Early Linvoseltamab Use Prevents Myeloma Progression: Paula Rodríguez-Otero, MD, PhD

At the 22nd International Myeloma Society annual meeting today, Paula Rodríguez-Otero, MD, PhD, presented late-breaking data from the phase 2 LINKER-SMM1 trial (NCT05955508), which is currently investigating the safety and efficacy of linvoseltamab in patients with high-risk smoldering multiple myeloma. The research from her and her team, “Safety and Efficacy of Linvoseltamab (LINVO) in Patients (Pts) With High-Risk Smoldering Multiple Myeloma (HR-SMM): First Results From the Phase 2 LINKER-SMM1 Trial,” shows promising results: a 100% overall response rate, 74% achieving a very good partial response or better after 1 treatment cycle, and 37% reaching a complete response or better.

Rodríguez-Otero is medical coordinator of the Central Unit for Clinical Trials; associate clinical professor, preclinical and hematology seminars; and deputy director of the expert degree in immuno-oncology, School of Medicine, Cancer Center Clínica Universidad de Navarra (University of Navarra) in Pamplona, Spain.

This transcript has been lightly edited for clarity; captions were auto-generated.

Transcript

Can you give us a brief background on the LINKER-SMM1 trial: patient population, outcomes of interest, and results you would like to highlight?

The LINKER-SMM1 trial is a phase 2 study that is aiming to evaluate the efficacy and safety of linvoseltamab, which is a BCMA bispecific antibody, in patients with high-risk smoldering multiple myeloma. Linvoseltamab is already a well-known drug; it is a bispecific antibody targeting BCMA that has been approved in the setting of triple class–exposed relapsed/refractory multiple myeloma, inducing a high overall response rate and deep, durable responses.

The pivotal study that led to the approval of linvoseltamab is called the LINKER-MM1 study.

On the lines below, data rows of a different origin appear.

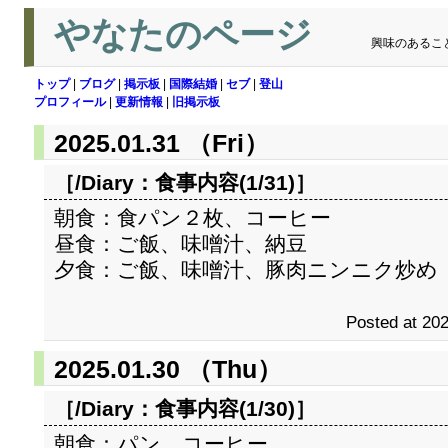
やなたのページ
興味のあるこ
トップ
|
ブログ
|
掲示板
|
国際結婚
|
セブ
|
登山
プロフィール
|
更新情報
|
旧掲示板
2025.01.31 （Fri）
［/Diary：
食事内容(1/31)
］
朝食：食パン２枚、コーヒー
昼食：ご飯、味噌汁、納豆
夕食：ご飯、味噌汁、豚肉ニンニク炒め
Posted at 202
2025.01.30 （Thu）
［/Diary：
食事内容(1/30)
］
朝食：パン、コーヒー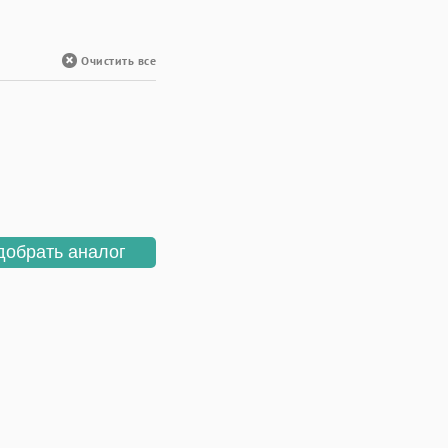
Очистить все
добрать аналог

In this trial, we aim to show that in the setting of high-risk smoldering multiple myeloma, early intervention with this drug could potentially significantly delay or prevent the progression to active disease. In this study, we aim to enroll 40 patients with smoldering multiple myeloma diagnosed within 5 years of study entry and meeting high-risk features either by Mayo 2018 "20-2-20" criteria or PETHEMA criteria [Programa de Estudio y Tratamiento de las Hemopatias Malignas].

The study has 2 parts. In part 1, there is a safety run-in phase that enrolled 6 patients. The primary end point of this phase is to evaluate the safety of the treatment. Then there is an expansion phase that will enroll 34 patients. The primary end point of this part 2 expansion phase is complete response rate and MRD [minimal residual disease] activity at 1 year and 2 years. Linvoseltamab is given using a step-up dosing phase with lower doses compared to the approved schedule. One mg on week 1, 4 mg on week 2, then 25 mg on week 3, followed by the recommended dose of linvoseltamab, which is 200 mg every month. Patients will receive 2 years of treatment, then the treatment will be stopped and the patient will start a post-treatment follow-up phase.

So far, 24 patients have been enrolled and treated, all of them meeting the criteria of high-risk smoldering multiple myeloma. Eleven patients using the Mayo criteria and 6 patients using the PETHEMA criteria.

The treatment is still ongoing.

Regarding the safety profile, in general, we see a much more favorable safety profile in this population of smoldering multiple myeloma as compared to the population of triple-class–exposed relapsed/refractory. Regarding hematological toxicity, we do see some degree of neutropenia. Forty-six percent of the patients will develop any-grade neutropenia, but only 25% grade 3 or 4, [with] a limited incidence of cytokine release syndrome, 42% of the patients, but all of the events were grade 1 except for one single grade 2 event. We haven't seen any ICANS [immune effector cell–associated neurotoxicity syndrome] events as yet. We also see a significantly lower incidence of severe infections; only 12% of the patients had a grade 3 infection, so no grade 4 events and no discontinuations related to adverse events. Immunoglobulin replacement was given consistently to 95% of the patients in the study.

Regarding the efficacy, we do see a higher overall response rate. Indeed, all evaluable patients for response, which is 19 out of 24, achieved an objective response, and we do see responses deepening over time. For example, in the safety run-in phase, which is the cohort with the longest follow-up, the complete response rate is 83%. Overall, we do see a safety profile, which is more favorable than the safety profile observed in relapsed/refractory myeloma, and a high overall response rate, with these responses deepening over time.

We believe that this ongoing study will provide evidence that may support the use of linvoseltamab in this high-risk smoldering population in order to either delay or even prevent the progression to active disease.